Suggested chronology of geological, atmospheric, and biological events during the Hadean, Archean, and Paleoproterozoic eons. Geological events were compiled from references within Canup and Righter (2000), Eriksson et al. (2004), and Van Kranendonk et al. (2007a, 2007b). Asteroidal impact history is by Glikson (2007). Emplacement of the oceans is by Nutman (2006). The dashed line at 2,500 Ma marks an abrupt change into an oxygenated atmosphere (see Kendall et al. 2010), although oxygen may have started accumulating beforehand (Ohmoto 2004). Oxygenation events are considered to have occurred in pulses of unknown magnitude and duration and are correlated with a putative origin of oxygenic photosynthesis by cyanobacteria, based on a theoretical timing estimated by Lazcano and Miller (1994) and considering the emergence of life at 3,800 Ma. On the line of cyanobacteria, alternative origins are indicated with a black (Schirrmeister et al. 2013) or a white mark (Kirschvink and Kopp 2008). The MISS (Microbially Induced Sedimentary Structures; see Noffke et al. 2001), cyanobacteria, and the unicellular eukaryotic-like acritarchs are represented within both aquatic and terrestrial realms. Glaciations are from Hoffman and Schrag (2002), shown in combined colors to represent atmospheric (climatic) and hydrological (ice formation) processes. Other biological evolutionary steps and paleosol-related data are from Hallbauer and van Warmelo (1974), Holland (1984), Schopf (1983), Schopf and Klein (1992), Han and Runnegar (1992), Golubic and Seong-Joo (1999), Rye and Holland (2000), Retallack (2001), Westall et al. (2006a, 2006b), Johnson et al. (2009,2010), El Albani et al. (2010), Javaux et al. (2010), and Noffke (2010).
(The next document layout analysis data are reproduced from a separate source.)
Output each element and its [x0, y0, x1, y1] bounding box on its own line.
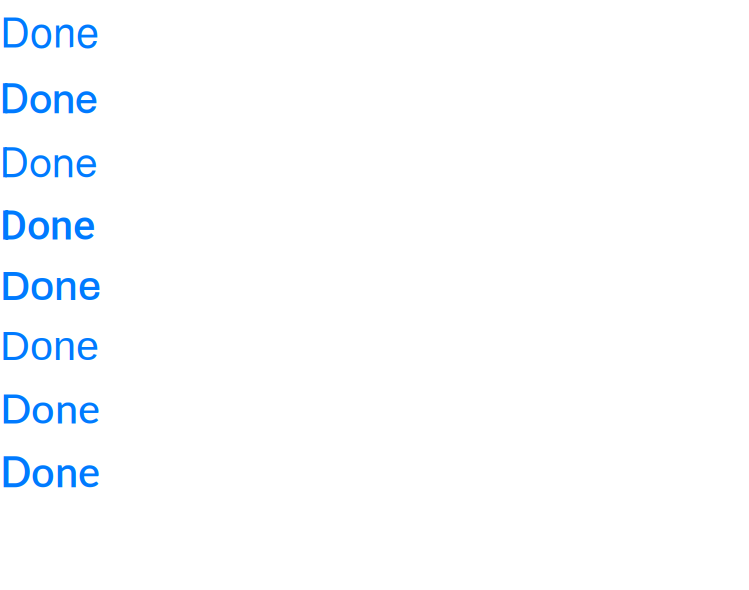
- staticText: Done: [0, 0, 99, 59]
- staticText: Done: [0, 323, 99, 369]
- staticText: Done: [0, 383, 100, 432]
- staticText: Done: [0, 264, 101, 309]
- staticText: Done: [0, 201, 95, 250]
- staticText: Done: [0, 73, 98, 123]
- staticText: Done: [0, 137, 97, 187]
- staticText: Done: [0, 446, 100, 496]
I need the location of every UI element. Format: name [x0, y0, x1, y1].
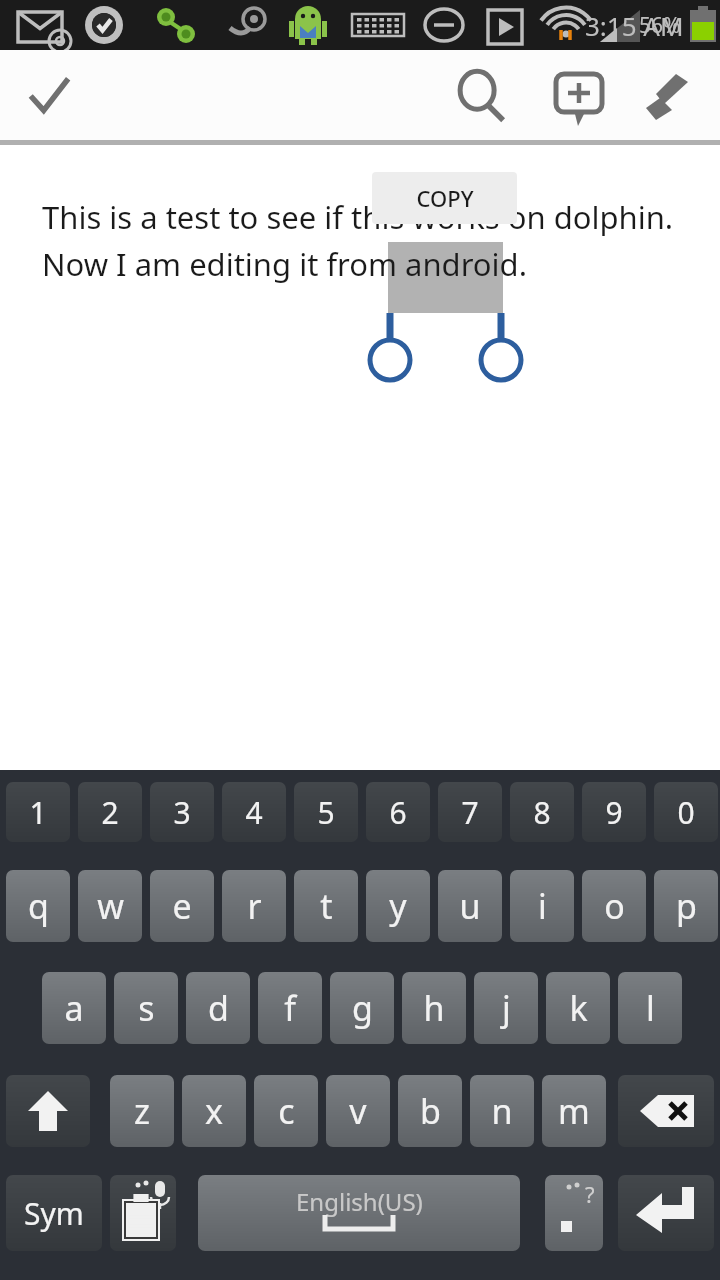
button[interactable]: x	[182, 1075, 246, 1147]
staticText: 1	[29, 792, 47, 833]
staticText: 8	[533, 792, 551, 833]
staticText: COPY	[416, 183, 474, 213]
button[interactable]: o	[582, 870, 646, 942]
staticText: 7	[461, 792, 479, 833]
button[interactable]: l	[618, 972, 682, 1044]
staticText: 5	[317, 792, 335, 833]
staticText: m	[558, 1088, 590, 1134]
staticText: Now I am editing it from android.	[42, 243, 527, 285]
button[interactable]: p	[654, 870, 718, 942]
staticText: p	[676, 883, 697, 929]
staticText: w	[97, 883, 124, 929]
staticText: d	[208, 985, 229, 1031]
button[interactable]: u	[438, 870, 502, 942]
staticText: This is a test to see if this works on d…	[42, 196, 674, 238]
button[interactable]: j	[474, 972, 538, 1044]
button[interactable]: Backspace	[618, 1075, 714, 1147]
button[interactable]: k	[546, 972, 610, 1044]
button[interactable]: Sym	[6, 1175, 102, 1251]
button[interactable]: i	[510, 870, 574, 942]
button[interactable]: Enter	[618, 1175, 714, 1251]
staticText: ?	[585, 1179, 595, 1209]
staticText: b	[420, 1088, 441, 1134]
button[interactable]: z	[110, 1075, 174, 1147]
staticText: 2	[101, 792, 119, 833]
button[interactable]: 8	[510, 782, 574, 842]
button[interactable]: 9	[582, 782, 646, 842]
staticText: English(US)	[296, 1185, 423, 1218]
button[interactable]: r	[222, 870, 286, 942]
button[interactable]: a	[42, 972, 106, 1044]
staticText: 3:15 AM	[585, 8, 684, 43]
button[interactable]: 5	[294, 782, 358, 842]
staticText: g	[352, 985, 373, 1031]
staticText: r	[247, 883, 262, 929]
button[interactable]: y	[366, 870, 430, 942]
staticText: Sym	[24, 1193, 84, 1234]
staticText: x	[205, 1088, 223, 1134]
button[interactable]: 7	[438, 782, 502, 842]
staticText: z	[134, 1088, 150, 1134]
staticText: 6	[389, 792, 407, 833]
staticText: v	[349, 1088, 367, 1134]
button[interactable]: f	[258, 972, 322, 1044]
staticText: o	[604, 883, 625, 929]
button[interactable]: d	[186, 972, 250, 1044]
button[interactable]: s	[114, 972, 178, 1044]
button[interactable]: h	[402, 972, 466, 1044]
staticText: t	[320, 883, 333, 929]
button[interactable]: Done	[12, 60, 84, 132]
staticText: 3	[173, 792, 191, 833]
button[interactable]: v	[326, 1075, 390, 1147]
button[interactable]: e	[150, 870, 214, 942]
staticText: c	[278, 1088, 295, 1134]
staticText: 0	[677, 792, 695, 833]
button[interactable]: English(US)	[198, 1175, 520, 1251]
staticText: s	[138, 985, 155, 1031]
staticText: i	[538, 883, 547, 929]
button[interactable]: w	[78, 870, 142, 942]
button[interactable]: c	[254, 1075, 318, 1147]
button[interactable]: 0	[654, 782, 718, 842]
staticText: h	[423, 985, 445, 1031]
button[interactable]: g	[330, 972, 394, 1044]
staticText: 4	[245, 792, 263, 833]
staticText: q	[28, 883, 49, 929]
staticText: y	[389, 883, 407, 929]
staticText: e	[172, 883, 192, 929]
button[interactable]: Add note	[540, 60, 612, 132]
button[interactable]: 4	[222, 782, 286, 842]
button[interactable]: m	[542, 1075, 606, 1147]
button[interactable]: 1	[6, 782, 70, 842]
staticText: 9	[605, 792, 623, 833]
staticText: l	[646, 985, 655, 1031]
staticText: n	[491, 1088, 513, 1134]
staticText: u	[459, 883, 481, 929]
button[interactable]: Clipboard and voice input	[110, 1175, 176, 1251]
staticText: k	[569, 985, 588, 1031]
staticText: j	[502, 985, 511, 1031]
button[interactable]: b	[398, 1075, 462, 1147]
button[interactable]: 2	[78, 782, 142, 842]
button[interactable]: Brush	[638, 60, 710, 132]
staticText: 56%	[639, 11, 681, 40]
button[interactable]: Search	[444, 60, 516, 132]
button[interactable]: t	[294, 870, 358, 942]
button[interactable]: 6	[366, 782, 430, 842]
button[interactable]: Shift	[6, 1075, 90, 1147]
button[interactable]: Period	[545, 1175, 603, 1251]
button[interactable]: 3	[150, 782, 214, 842]
staticText: a	[64, 985, 84, 1031]
button[interactable]: q	[6, 870, 70, 942]
staticText: f	[284, 985, 296, 1031]
button[interactable]: n	[470, 1075, 534, 1147]
button[interactable]: COPY	[372, 172, 517, 224]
Functioning of primitive terrestrial ecosystems and cyanobacteria

A conceptualization of the functioning of the ancient terrestrial biosphere necessarily requires a general understanding of modern, analog microbial communities to evaluate their living requirements, diversity, physiology, and environmental impact, and to characterize any potential biosignature that could be used to recognize them in the rocks. Modern terrestrial microbial communities are found worldwide and in a great variety of local conditions, in surface (solid rock, regolith) and subsurface (caves, groundwater, deep ground) environments (although the latter could be considered aquatic by some). However, it is unclear which one is more productive in terms of biomass (Pace 1997) and what metabolisms have dominated those systems—and to what extent—over geologic time scales (Sleep and Bird 2007).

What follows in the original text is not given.